(Stored data entries)
╭──
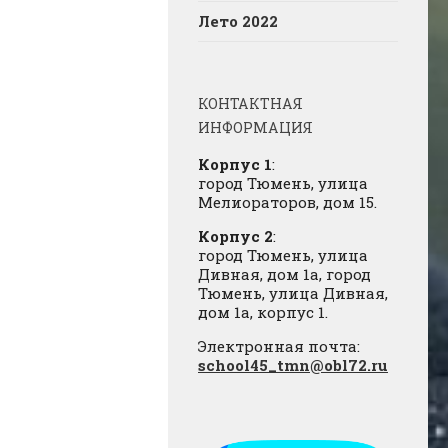
Лето 2022
КОНТАКТНАЯ
ИНФОРМАЦИЯ
Корпус 1
:
город Тюмень, улица
Мелиораторов, дом 15.
Корпус 2
:
город Тюмень, улица
Дивная, дом 1а, город
Тюмень, улица Дивная,
дом 1а, корпус 1.
Электронная почта:
school45_tmn@obl72.ru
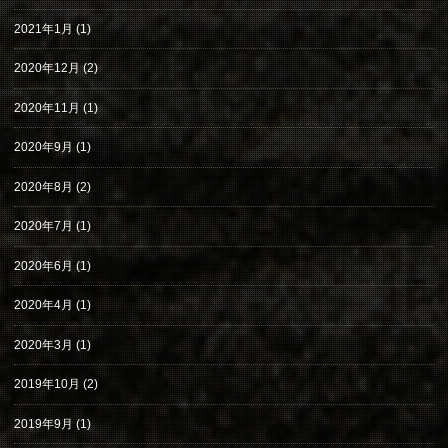
2021年1月
(1)
2020年12月
(2)
2020年11月
(1)
2020年9月
(1)
2020年8月
(2)
2020年7月
(1)
2020年6月
(1)
2020年4月
(1)
2020年3月
(1)
2019年10月
(2)
2019年9月
(1)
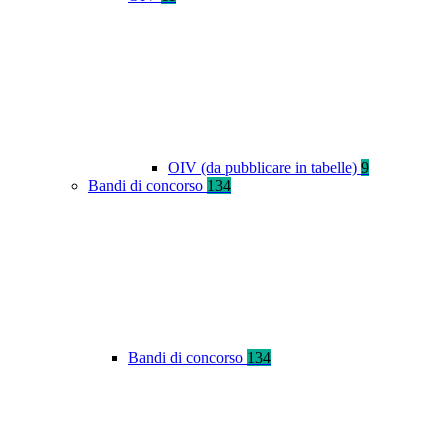
OIV (da pubblicare in tabelle)
9
Bandi di concorso
134
Bandi di concorso
134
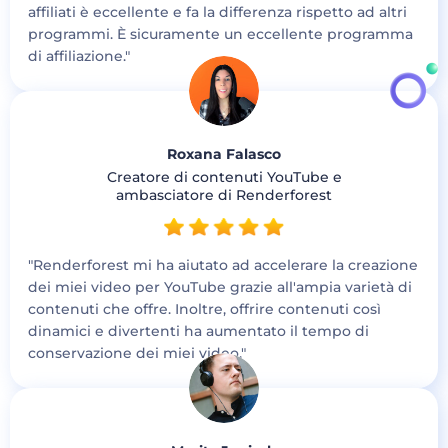
affiliati è eccellente e fa la differenza rispetto ad altri
programmi. È sicuramente un eccellente programma
di affiliazione."
Roxana Falasco
Creatore di contenuti YouTube e
ambasciatore di Renderforest
"Renderforest mi ha aiutato ad accelerare la creazione
dei miei video per YouTube grazie all'ampia varietà di
contenuti che offre. Inoltre, offrire contenuti così
dinamici e divertenti ha aumentato il tempo di
conservazione dei miei video."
╰──
All of the entries must be reproduced exactly, with no pictures kept.

:: Written answer ::
Лето 2022
КОНТАКТНАЯ
ИНФОРМАЦИЯ
Корпус 1
:
город Тюмень, улица
Мелиораторов, дом 15.
Корпус 2
:
город Тюмень, улица
Дивная, дом 1а, город
Тюмень, улица Дивная,
дом 1а, корпус 1.
Электронная почта:
school45_tmn@obl72.ru
2021年1月
(1)
2020年12月
(2)
2020年11月
(1)
2020年9月
(1)
2020年8月
(2)
2020年7月
(1)
2020年6月
(1)
2020年4月
(1)
2020年3月
(1)
2019年10月
(2)
2019年9月
(1)
OIV (da pubblicare in tabelle)
9
Bandi di concorso
134
Bandi di concorso
134
affiliati è eccellente e fa la differenza rispetto ad altri
programmi. È sicuramente un eccellente programma
di affiliazione."
Roxana Falasco
Creatore di contenuti YouTube e
ambasciatore di Renderforest
"Renderforest mi ha aiutato ad accelerare la creazione
dei miei video per YouTube grazie all'ampia varietà di
contenuti che offre. Inoltre, offrire contenuti così
dinamici e divertenti ha aumentato il tempo di
conservazione dei miei video."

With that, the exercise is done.